しかし、既成の権力が社会に対して閉じた空間を保とうとすると、矛盾や問題もたくさん抱え込むことになります。多様性を活かし、自由の本当の価値を実現する社会は、外部に対して開かれています。そういう社会は、未来の可能性にも開かれています。


(文責:梅本龍夫)
 





【記事要約】 「安倍内閣、経済を重視」

  • 自民党の安倍総裁は、26日召集の特別国会で第96代首相に選出され、第2次安倍内閣を発足させる。経済再生を重視した布陣を敷く。
  • 入閣確定候補は、以下の通り。▽副総理・財務・金融=麻生太郎、▽法務=谷垣禎一、▽文部科学=下村博文、▽厚生労働=田村憲久、▽経済産業=茂木敏充、国土交通=太田昭宏、▽官房=菅義偉、▽復興=根本匠、▽国家公安・拉致=古谷圭司、▽経済財政・経済再生=甘利明―。
  • ポスト調整中は、以下の通り。▽石原伸晃、▽林芳正、▽山本一太、▽小渕優子―。

(YOMIURI ONLINE http://www.yomiuri.co.jp/





【記事要約】 「通信傍受法、対象拡大」

  • 法相の諮問機関である法制審議会の特別部会は、年明けから通信傍受法の対象犯罪の拡大を具体的に検討していく。現在、「薬物」「銃器」「組織的殺人」「集団密航」に限定されているものを、「振り込め詐欺」や「組織的な窃盗」にも適用できるようにするもの。
  • 通信傍受法は、1999年8月に成立した。

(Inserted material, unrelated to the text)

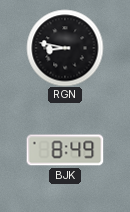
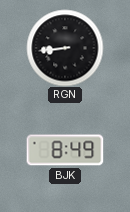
RGN: 8:47 -> 8:44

「盗聴法」という批判が強く、国会審議で対象が限定された。2011年12月までの12年間で傍受された事件は、67件のみ。捜査側は「使い勝手が悪い」との不満がある。
  • 特別部会は、取り調べの録音・録画(可視化)の法制化とともに、新たな捜査手法の検討を進めている。通信傍受法の適用対象の拡大そのものに目立った反対意見はないが、憲法が保障する「通信の秘密」に関わるため、今後議論が紛糾する可能性がある。

(朝日新聞デジタル http://www.asahi.com/





【記事要約】 「『心の病』休職教員5274人」

  • 文部科学省は24日、全国の公立小中高校と特別支援学校、中高一貫校の教員約92万人の調査結果を発表した。2011年度中にうつなどの「心の病」による休職は、5274人だった。同省は、今年度中に対策を検討する。
  • 「心の病」は、2年連続で漸減したが、2008年から5000人超と、10年前(2002年度2687人)の約2倍の水準が続いている。文科省は、「学級をひとりで受け持ち、保護者との関係の悩みなどを同僚や上司に相談しにくい状況が依然あるのではないか」と見る。
  • 一方で、指導が不適切と認定された教員が168人いた(2010年度は208人)。「学習指導要領が理解できず、指導計画が立てられない」「常に指示待ちで書類を作成できない」「生徒に対しマイナスの発言が多い」などの事例があった。

(毎日jp http://mainichi.jp/





【記事要約】 「高速道補修、3兆円捻出」

  • 国土交通省は、高速道路会社の債務完済時期の大幅延長を検討している。2050年を10年延長すれば、3兆円程度の財源が捻出できる。中央自動車道の笹子トンネル事故などを念頭においたもの。、国の税収が減少しており、道路の老朽化も深刻であるため、方針転換する。
  • 道路会社は、料金収入を原資に2050年までに、約40兆円の債務を完済することになっている。2050年以降は無料化し、補修は一般財源で賄う。しかし、高速道路は、現状でも築30年以上が4割近くを占め、維持費は今後増大する見通しだ。
  • 国交省は、現行の民営化の枠組みの中で中長期的な補修費を捻出するためには、返済期間延長以外の手法は困難とみている。方針転換により、2050年の利用無料化目標は大きく後退する。

(日経Web刊 http://www.nikkei.com/





【記事要約】 「賠償書類7000人届かず」

  • 東京電力が福島第1原発事故で避難している住民に郵送した、家屋修理費の賠償請求書類7000人分が、宛先不明で届いていないことが判明した。対象者の3割に上る。
  • 東電は、避難先がわからない人には、不動産登記に記載された所有者の住所に送った。しかし、避難区域では住民は留守にしており、郵便物の配達が休止されている地域も多い。
  • 東電は、「被災者から連絡があれば、指定の宛先に書類を送る。」「避難先の情報を持つ自治体や国と調整し、請求書が確実に届くよう、改善策を検討中」とする。